Era Crawford Sloane. Traía un despacho de prensa en la mano. Le temblaba la voz y tenía las mejillas surcadas de lágrimas.
—Les —dijo Sloane—, tenía que verte. Mira lo que acaba de llegar…
Le tendió el papel y Chippingham lo leyó. Contenía el reportaje del Chicago Tribune con el descubrimiento de la cabeza desmembrada de Angus Sloane en Lima.
—Dios mío, Crawf, yo…
Incapaz de terminar, Chippingham sacudió la cabeza, le tendió los brazos y los dos hombres se abrazaron, en un gesto espontáneo.
Al desasirse, el presentador le dijo:
—No digas nada. No sé si podría resistirlo. Esta noche no puedo presentar las noticias. Les he dicho que avisen a Teresa Toy.
—¡No te preocupes, Crawf! —le interrumpió Chippingham—. Ya lo resolveremos todo nosotros.
—No —exclamó Sloane, moviendo la cabeza—. Tengo que pedirte una cosa: quiero alquilar un Learjet para ir a Lima. Mientras siga existiendo alguna posibilidad para Jessica y Nicky… Debo estar allí.
Sloane enmudeció, luchando por dominarse, y después añadió:
—Me voy a casa y de allí directamente a Teterboro.
—¿Estás seguro, Crawf? —le preguntó Chippingham, indeciso—. No sé si es muy sensato…
—Me voy, Les —dijo Sloane—. No intentes disuadirme. Si no me lo paga la CBA, lo pagaré de mi bolsillo.
—No, hombre, no. Te lo autorizaré personalmente —dijo Les Chippingham.
Y esa misma noche salió su avión de Teterboro con destino a Perú, donde llegaría a la mañana siguiente.
Por culpa de la trágica noticia acerca de Angus Sloane, la carta dirigida a Partridge no partió hacia Lima hasta última hora de la tarde. Cuando su secretaria se fue, Chippingham la envió personalmente al número de fax de Entel Perú, que la depositaría en el buzón de la CBA en esa entidad. Añadió una nota a la transmisión, pidiendo que metieran la carta en un sobre dirigido al señor Harry Partridge, con la inscripción «Personal».

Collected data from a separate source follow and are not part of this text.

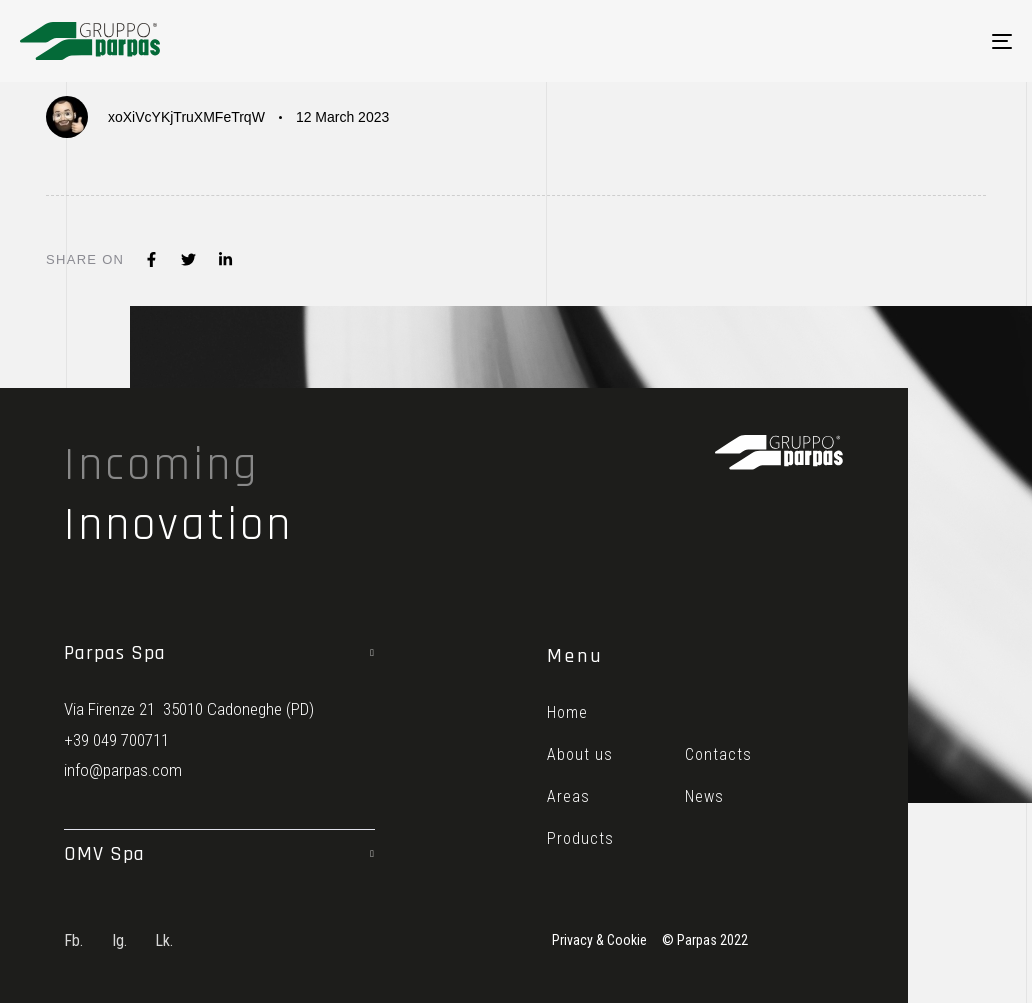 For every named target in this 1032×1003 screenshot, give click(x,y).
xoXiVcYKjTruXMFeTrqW (186, 117)
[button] (219, 653)
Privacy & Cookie (599, 940)
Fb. (73, 940)
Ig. (119, 940)
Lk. (164, 940)
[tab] (219, 653) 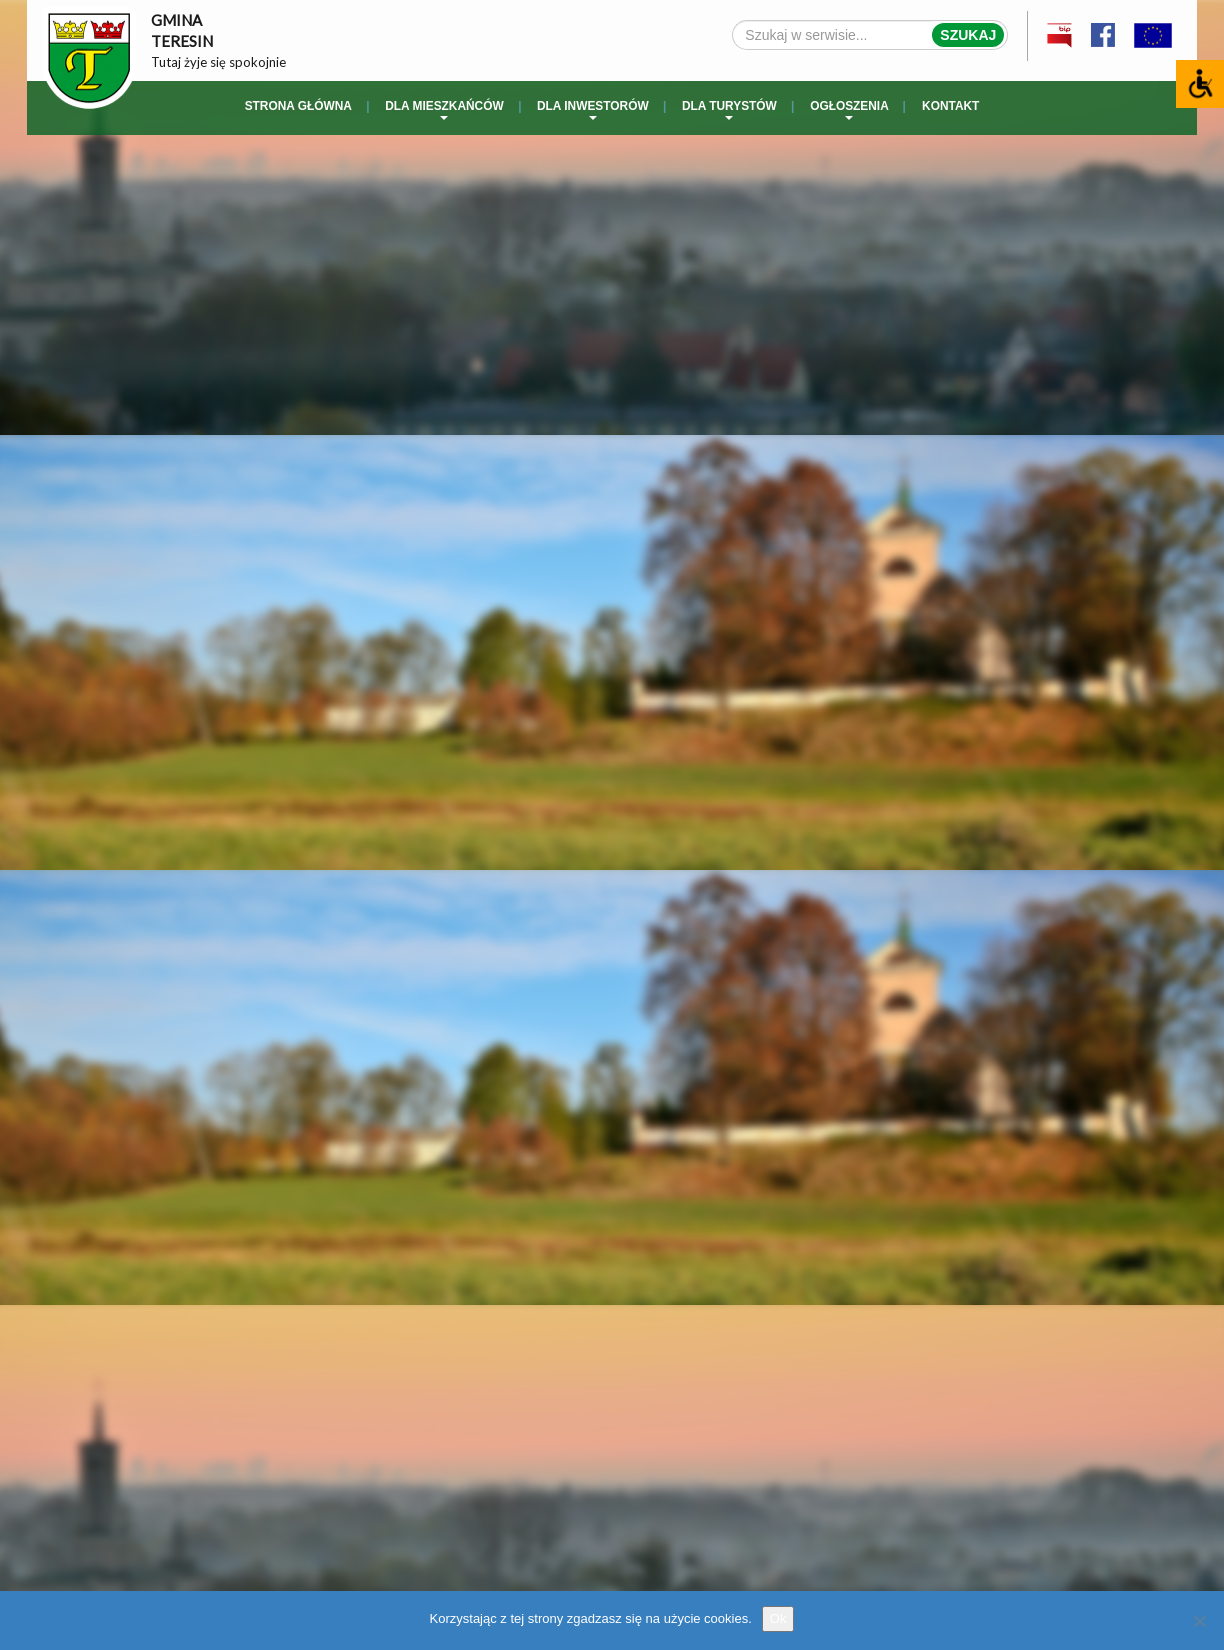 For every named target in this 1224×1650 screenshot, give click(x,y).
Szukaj (968, 35)
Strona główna (298, 106)
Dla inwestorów (593, 109)
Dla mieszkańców (444, 109)
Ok (778, 1618)
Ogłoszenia (849, 109)
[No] (1199, 1621)
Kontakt (950, 106)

Chippingham consideró la idea de comunicar a Crawford Sloane el contenido de su carta, pero después pensó que Crawf ya había tenido bastantes emociones esa semana. Sabía que el despido ofendería mucho a Crawf, lo mismo que a Partridge, y ya esperaba sus llamadas indignadas por teléfono, pidiéndole explicaciones. Pero eso sería al día siguiente, y ya se las apañaría como pudiera.
Por último, Chippingham telefoneó a Margot Lloyd-Mason, que seguía en su oficina, pasadas las 18.15.
—Ya está hecho lo que me has pedido —fue lo primero que le dijo. Después le comunicó la noticia del padre de Sloane.
—Ya me he enterado —le dijo ella—. Lo siento. En cuanto a lo otro, te felicito, lo has solucionado bien. Estaba empezando a sospechar que no llamarías. Gracias.